▶ **EXERCISE**: Look below for lines that hold the string "list" and copy each one.

▶ **MATERIAL PROVIDED**:
+---+
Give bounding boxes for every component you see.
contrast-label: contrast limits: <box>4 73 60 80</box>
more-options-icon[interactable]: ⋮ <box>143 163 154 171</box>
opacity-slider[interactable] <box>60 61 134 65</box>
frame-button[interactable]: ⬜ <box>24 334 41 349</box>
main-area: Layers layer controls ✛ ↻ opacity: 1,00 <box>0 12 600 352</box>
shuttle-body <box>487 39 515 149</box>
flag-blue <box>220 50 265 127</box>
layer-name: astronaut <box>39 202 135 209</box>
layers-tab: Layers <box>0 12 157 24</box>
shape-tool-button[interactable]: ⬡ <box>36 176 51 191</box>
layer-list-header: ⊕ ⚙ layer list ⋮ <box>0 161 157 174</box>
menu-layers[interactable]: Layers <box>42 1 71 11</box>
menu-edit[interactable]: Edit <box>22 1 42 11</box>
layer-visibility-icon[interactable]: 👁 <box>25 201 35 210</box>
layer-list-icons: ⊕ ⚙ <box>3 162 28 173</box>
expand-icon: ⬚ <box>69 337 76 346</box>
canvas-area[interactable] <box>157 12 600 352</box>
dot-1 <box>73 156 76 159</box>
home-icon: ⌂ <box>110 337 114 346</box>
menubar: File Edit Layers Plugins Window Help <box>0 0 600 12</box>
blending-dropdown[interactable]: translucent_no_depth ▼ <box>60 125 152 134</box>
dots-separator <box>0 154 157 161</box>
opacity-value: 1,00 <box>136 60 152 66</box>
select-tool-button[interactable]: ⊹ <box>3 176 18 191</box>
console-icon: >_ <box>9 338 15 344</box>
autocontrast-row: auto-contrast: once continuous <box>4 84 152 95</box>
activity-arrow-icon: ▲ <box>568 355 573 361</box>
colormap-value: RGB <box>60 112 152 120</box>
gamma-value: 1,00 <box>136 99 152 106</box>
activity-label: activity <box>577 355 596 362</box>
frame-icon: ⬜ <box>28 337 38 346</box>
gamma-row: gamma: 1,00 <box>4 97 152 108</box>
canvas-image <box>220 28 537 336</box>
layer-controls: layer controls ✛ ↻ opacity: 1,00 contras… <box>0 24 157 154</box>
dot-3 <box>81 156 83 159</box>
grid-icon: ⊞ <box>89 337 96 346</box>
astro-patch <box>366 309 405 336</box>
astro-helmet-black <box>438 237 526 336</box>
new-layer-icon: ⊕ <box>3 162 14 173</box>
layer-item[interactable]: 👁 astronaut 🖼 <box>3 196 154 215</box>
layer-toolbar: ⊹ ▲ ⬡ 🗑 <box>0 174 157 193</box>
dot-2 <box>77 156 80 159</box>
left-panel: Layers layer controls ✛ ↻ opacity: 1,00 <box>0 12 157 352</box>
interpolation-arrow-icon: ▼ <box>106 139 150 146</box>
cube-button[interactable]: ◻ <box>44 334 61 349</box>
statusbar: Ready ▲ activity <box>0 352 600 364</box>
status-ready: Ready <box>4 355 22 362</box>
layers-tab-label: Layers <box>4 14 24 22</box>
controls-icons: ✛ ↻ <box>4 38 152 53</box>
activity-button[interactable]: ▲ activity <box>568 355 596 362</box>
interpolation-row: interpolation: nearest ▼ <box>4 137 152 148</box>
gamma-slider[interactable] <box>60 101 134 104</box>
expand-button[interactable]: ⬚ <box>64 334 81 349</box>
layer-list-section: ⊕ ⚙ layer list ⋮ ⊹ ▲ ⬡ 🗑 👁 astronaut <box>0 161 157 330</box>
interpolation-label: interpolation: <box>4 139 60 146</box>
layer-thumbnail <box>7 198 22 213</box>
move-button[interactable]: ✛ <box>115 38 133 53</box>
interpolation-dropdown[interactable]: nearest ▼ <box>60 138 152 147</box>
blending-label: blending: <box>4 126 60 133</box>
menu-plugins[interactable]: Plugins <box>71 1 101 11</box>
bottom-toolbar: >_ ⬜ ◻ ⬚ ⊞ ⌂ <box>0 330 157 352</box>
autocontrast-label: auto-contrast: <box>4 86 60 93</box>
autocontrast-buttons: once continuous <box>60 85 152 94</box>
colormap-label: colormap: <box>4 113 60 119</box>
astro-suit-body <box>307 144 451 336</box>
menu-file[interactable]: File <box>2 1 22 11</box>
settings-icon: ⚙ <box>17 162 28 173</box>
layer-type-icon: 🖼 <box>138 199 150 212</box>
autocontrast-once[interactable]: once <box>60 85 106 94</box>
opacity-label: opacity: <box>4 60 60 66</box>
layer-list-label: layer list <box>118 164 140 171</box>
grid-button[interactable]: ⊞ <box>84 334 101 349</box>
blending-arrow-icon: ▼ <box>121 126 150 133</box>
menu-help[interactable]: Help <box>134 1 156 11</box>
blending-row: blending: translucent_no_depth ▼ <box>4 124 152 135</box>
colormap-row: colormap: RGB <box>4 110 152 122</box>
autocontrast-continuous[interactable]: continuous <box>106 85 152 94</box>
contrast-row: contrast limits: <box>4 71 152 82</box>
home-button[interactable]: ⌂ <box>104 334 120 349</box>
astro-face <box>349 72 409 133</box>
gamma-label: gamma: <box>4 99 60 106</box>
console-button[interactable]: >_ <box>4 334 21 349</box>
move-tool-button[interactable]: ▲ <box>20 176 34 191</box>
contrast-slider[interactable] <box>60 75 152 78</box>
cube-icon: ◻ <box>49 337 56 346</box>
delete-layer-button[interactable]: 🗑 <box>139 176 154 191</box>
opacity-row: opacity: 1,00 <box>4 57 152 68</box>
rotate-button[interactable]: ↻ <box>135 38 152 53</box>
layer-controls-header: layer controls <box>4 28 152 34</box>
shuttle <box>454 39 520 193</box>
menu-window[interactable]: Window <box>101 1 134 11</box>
+---+
▶ **REPLY TO THE TASK**:
layer-list-header: ⊕ ⚙ layer list ⋮ <box>0 161 157 174</box>
layer-list-icons: ⊕ ⚙ <box>3 162 28 173</box>
layer-list-section: ⊕ ⚙ layer list ⋮ ⊹ ▲ ⬡ 🗑 👁 astronaut <box>0 161 157 330</box>
layer-list-label: layer list <box>118 164 140 171</box>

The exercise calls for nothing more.